=== Begin Enclosure ===

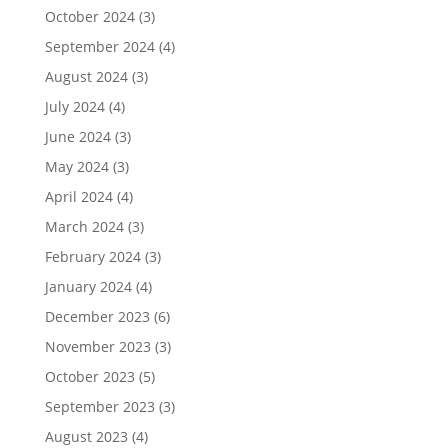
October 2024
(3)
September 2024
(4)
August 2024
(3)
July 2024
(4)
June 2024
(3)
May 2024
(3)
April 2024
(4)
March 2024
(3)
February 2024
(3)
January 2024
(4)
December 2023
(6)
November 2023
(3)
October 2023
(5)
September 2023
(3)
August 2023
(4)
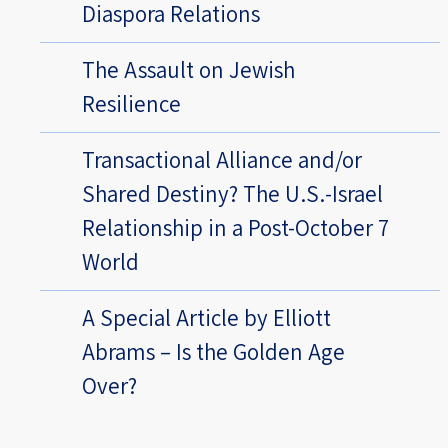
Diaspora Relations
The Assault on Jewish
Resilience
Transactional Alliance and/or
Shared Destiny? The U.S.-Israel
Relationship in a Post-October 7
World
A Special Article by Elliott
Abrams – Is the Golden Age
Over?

=== End Enclosure ===

Work task
Your task is a word-for-word transcription of the entries, leaving out all pictures.

Solution
October 2024
(3)
September 2024
(4)
August 2024
(3)
July 2024
(4)
June 2024
(3)
May 2024
(3)
April 2024
(4)
March 2024
(3)
February 2024
(3)
January 2024
(4)
December 2023
(6)
November 2023
(3)
October 2023
(5)
September 2023
(3)
August 2023
(4)
Diaspora Relations
The Assault on Jewish
Resilience
Transactional Alliance and/or
Shared Destiny? The U.S.-Israel
Relationship in a Post-October 7
World
A Special Article by Elliott
Abrams – Is the Golden Age
Over?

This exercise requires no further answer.